— Task statement —
Write out every entry, unchanged. Skip any picture.

-- Dataset excerpts follows --

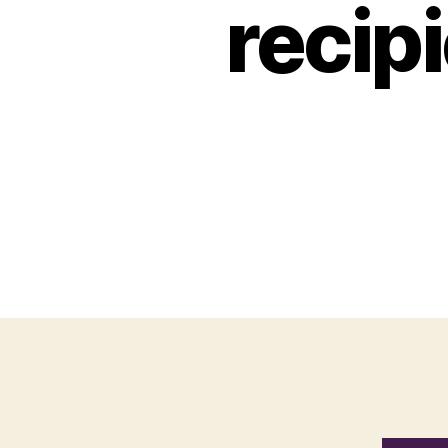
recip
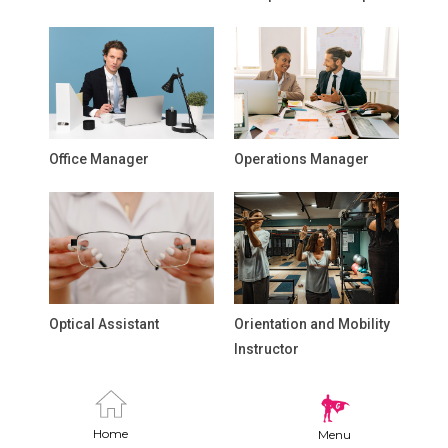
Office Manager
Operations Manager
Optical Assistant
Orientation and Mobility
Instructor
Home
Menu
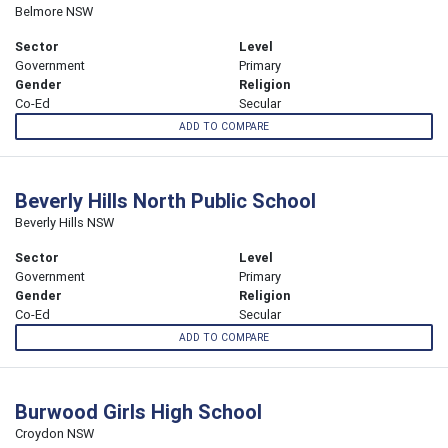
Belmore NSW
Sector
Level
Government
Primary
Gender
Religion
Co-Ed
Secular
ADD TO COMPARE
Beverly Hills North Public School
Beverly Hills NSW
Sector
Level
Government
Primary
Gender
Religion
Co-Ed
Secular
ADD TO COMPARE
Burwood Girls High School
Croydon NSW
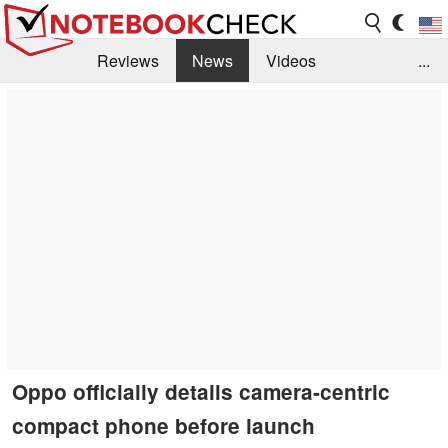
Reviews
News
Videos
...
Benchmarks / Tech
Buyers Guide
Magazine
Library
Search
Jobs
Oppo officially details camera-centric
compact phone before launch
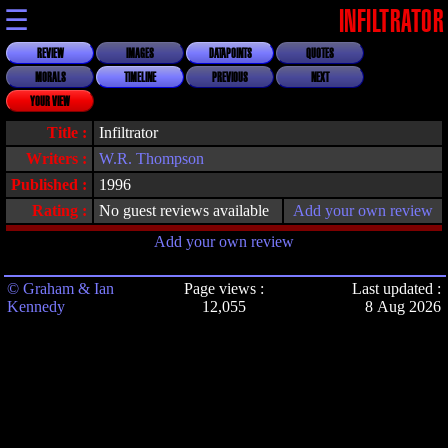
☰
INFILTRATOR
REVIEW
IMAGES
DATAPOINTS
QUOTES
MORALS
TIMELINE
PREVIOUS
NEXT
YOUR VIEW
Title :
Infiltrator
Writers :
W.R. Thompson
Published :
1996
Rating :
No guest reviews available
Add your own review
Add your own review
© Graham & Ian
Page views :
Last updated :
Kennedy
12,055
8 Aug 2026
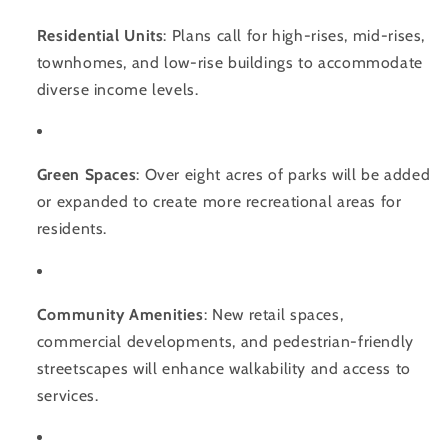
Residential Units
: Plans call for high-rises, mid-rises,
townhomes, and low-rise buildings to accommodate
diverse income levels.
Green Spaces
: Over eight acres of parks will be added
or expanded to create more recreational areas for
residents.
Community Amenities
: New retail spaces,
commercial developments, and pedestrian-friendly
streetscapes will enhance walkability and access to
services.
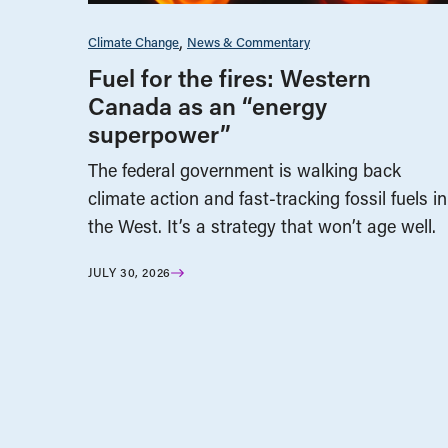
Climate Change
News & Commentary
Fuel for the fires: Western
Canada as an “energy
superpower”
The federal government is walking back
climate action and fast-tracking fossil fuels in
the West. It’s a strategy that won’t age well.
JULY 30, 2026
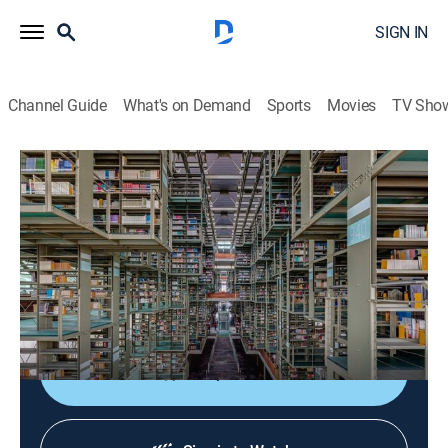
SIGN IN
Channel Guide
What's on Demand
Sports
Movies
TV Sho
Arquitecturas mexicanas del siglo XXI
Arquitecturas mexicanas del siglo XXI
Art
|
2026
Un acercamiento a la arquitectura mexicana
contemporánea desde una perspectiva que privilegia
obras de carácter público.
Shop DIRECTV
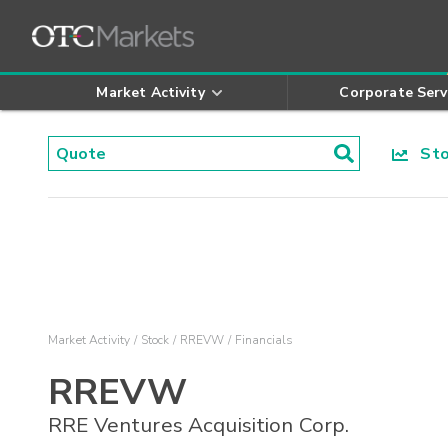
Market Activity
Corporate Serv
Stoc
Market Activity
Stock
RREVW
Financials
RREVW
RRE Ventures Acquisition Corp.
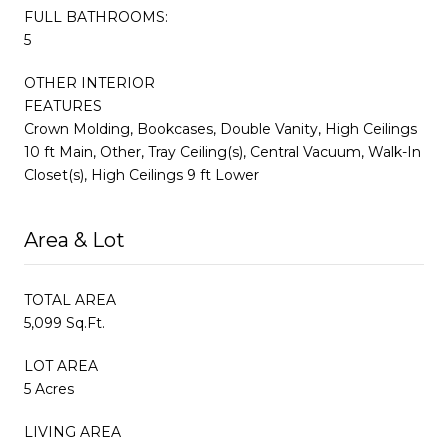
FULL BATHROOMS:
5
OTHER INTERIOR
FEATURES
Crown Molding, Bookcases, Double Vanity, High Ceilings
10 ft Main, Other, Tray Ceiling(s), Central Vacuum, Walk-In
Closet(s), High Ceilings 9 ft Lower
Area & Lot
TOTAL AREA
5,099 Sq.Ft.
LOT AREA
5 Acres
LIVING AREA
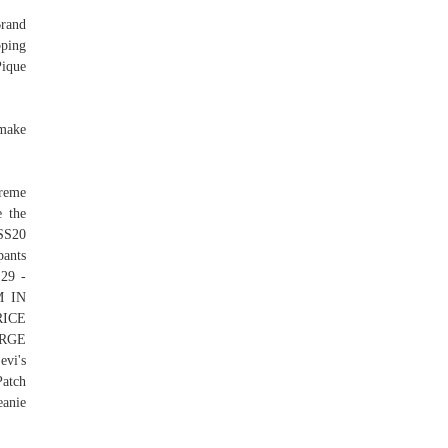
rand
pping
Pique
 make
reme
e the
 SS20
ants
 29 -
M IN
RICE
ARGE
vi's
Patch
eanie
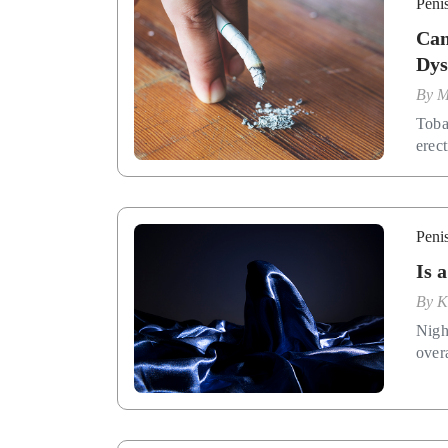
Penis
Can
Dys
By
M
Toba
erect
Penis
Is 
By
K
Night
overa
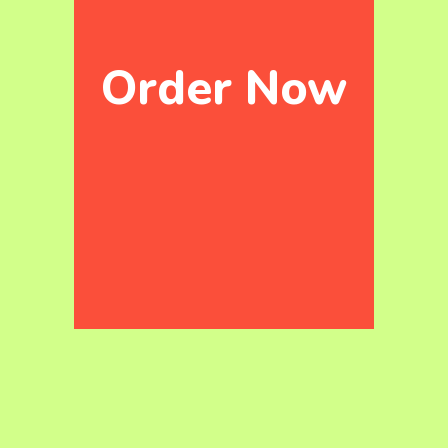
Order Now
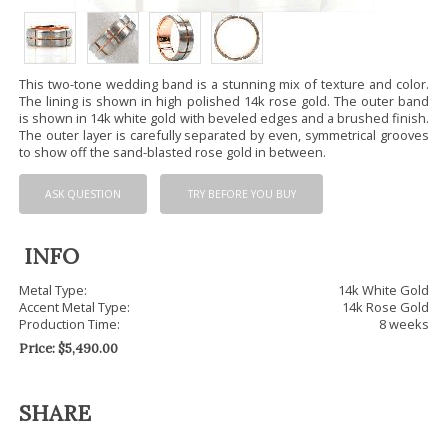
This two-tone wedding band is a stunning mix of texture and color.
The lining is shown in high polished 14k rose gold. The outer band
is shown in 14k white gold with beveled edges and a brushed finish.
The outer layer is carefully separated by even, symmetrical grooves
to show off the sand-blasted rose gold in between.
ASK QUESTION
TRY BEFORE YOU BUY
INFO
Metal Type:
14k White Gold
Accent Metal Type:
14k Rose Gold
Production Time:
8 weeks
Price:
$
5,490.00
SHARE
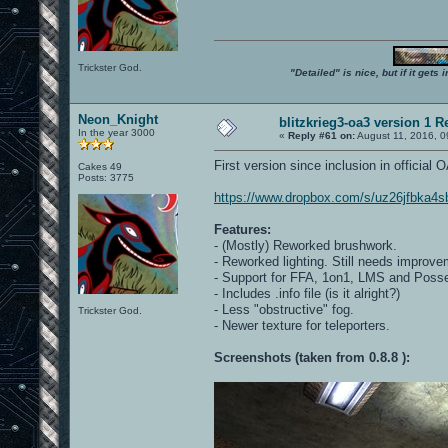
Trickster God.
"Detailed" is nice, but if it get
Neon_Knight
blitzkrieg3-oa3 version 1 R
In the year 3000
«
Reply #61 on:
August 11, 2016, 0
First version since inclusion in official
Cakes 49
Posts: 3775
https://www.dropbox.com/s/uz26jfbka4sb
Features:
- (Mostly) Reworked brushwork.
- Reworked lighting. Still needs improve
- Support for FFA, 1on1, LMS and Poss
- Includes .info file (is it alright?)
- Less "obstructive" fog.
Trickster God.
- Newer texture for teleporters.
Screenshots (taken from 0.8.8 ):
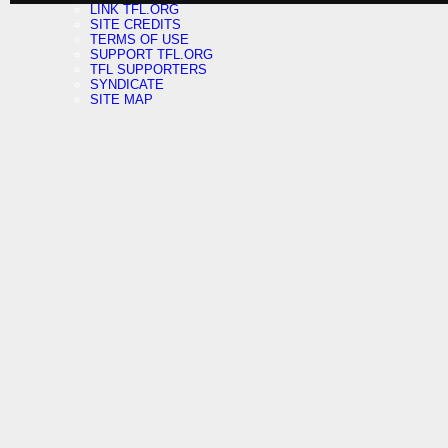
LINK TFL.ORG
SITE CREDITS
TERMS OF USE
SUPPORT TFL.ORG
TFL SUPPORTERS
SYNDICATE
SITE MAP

-- Dataset excerpts concluded --

— Answer to the exercise —
recip
Office Manager
Operations Manager
Optical Assistant
Orientation and Mobility
Instructor
Home
Menu
Belmore NSW
Sector
Level
Government
Primary
Gender
Religion
Co-Ed
Secular
ADD TO COMPARE
Beverly Hills North Public School
Beverly Hills NSW
Sector
Level
Government
Primary
Gender
Religion
Co-Ed
Secular
ADD TO COMPARE
Burwood Girls High School
Croydon NSW
Reviews
News
Videos
...
Benchmarks / Tech
Buyers Guide
Magazine
Library
Search
Jobs
Oppo officially details camera-centric
compact phone before launch
☰
INFILTRATOR
REVIEW
IMAGES
DATAPOINTS
QUOTES
MORALS
TIMELINE
PREVIOUS
NEXT
YOUR VIEW
Title :
Infiltrator
Writers :
W.R. Thompson
Published :
1996
Rating :
No guest reviews available
Add your own review
Add your own review
© Graham & Ian
Page views :
Last updated :
Kennedy
12,055
8 Aug 2026
Residential Units
: Plans call for high-rises, mid-rises,
townhomes, and low-rise buildings to accommodate
diverse income levels.
Green Spaces
: Over eight acres of parks will be added
or expanded to create more recreational areas for
residents.
Community Amenities
: New retail spaces,
commercial developments, and pedestrian-friendly
streetscapes will enhance walkability and access to
services.
Climate Change
News & Commentary
Fuel for the fires: Western
Canada as an “energy
superpower”
The federal government is walking back
climate action and fast-tracking fossil fuels in
the West. It’s a strategy that won’t age well.
JULY 30, 2026
SIGN IN
Channel Guide
What's on Demand
Sports
Movies
TV Sho
Arquitecturas mexicanas del siglo XXI
Arquitecturas mexicanas del siglo XXI
Art
|
2026
Un acercamiento a la arquitectura mexicana
contemporánea desde una perspectiva que privilegia
obras de carácter público.
Shop DIRECTV
Market Activity
Corporate Serv
Stoc
Market Activity
Stock
RREVW
Financials
RREVW
RRE Ventures Acquisition Corp.
FULL BATHROOMS:
5
OTHER INTERIOR
FEATURES
Crown Molding, Bookcases, Double Vanity, High Ceilings
10 ft Main, Other, Tray Ceiling(s), Central Vacuum, Walk-In
Closet(s), High Ceilings 9 ft Lower
Area & Lot
TOTAL AREA
5,099 Sq.Ft.
LOT AREA
5 Acres
LIVING AREA
rand
pping
Pique
 make
reme
e the
 SS20
ants
 29 -
M IN
RICE
ARGE
vi's
Patch
eanie
Penis
Can
Dys
By
M
Toba
erect
Penis
Is 
By
K
Night
overa
Order Now
This two-tone wedding band is a stunning mix of texture and color.
The lining is shown in high polished 14k rose gold. The outer band
is shown in 14k white gold with beveled edges and a brushed finish.
The outer layer is carefully separated by even, symmetrical grooves
to show off the sand-blasted rose gold in between.
ASK QUESTION
TRY BEFORE YOU BUY
INFO
Metal Type:
14k White Gold
Accent Metal Type:
14k Rose Gold
Production Time:
8 weeks
Price:
$
5,490.00
SHARE
Trickster God.
"Detailed" is nice, but if it get
Neon_Knight
blitzkrieg3-oa3 version 1 R
In the year 3000
«
Reply #61 on:
August 11, 2016, 0
First version since inclusion in official
Cakes 49
Posts: 3775
https://www.dropbox.com/s/uz26jfbka4sb
Features:
- (Mostly) Reworked brushwork.
- Reworked lighting. Still needs improve
- Support for FFA, 1on1, LMS and Poss
- Includes .info file (is it alright?)
- Less "obstructive" fog.
Trickster God.
- Newer texture for teleporters.
Screenshots (taken from 0.8.8 ):
LINK TFL.ORG
SITE CREDITS
TERMS OF USE
SUPPORT TFL.ORG
TFL SUPPORTERS
SYNDICATE
SITE MAP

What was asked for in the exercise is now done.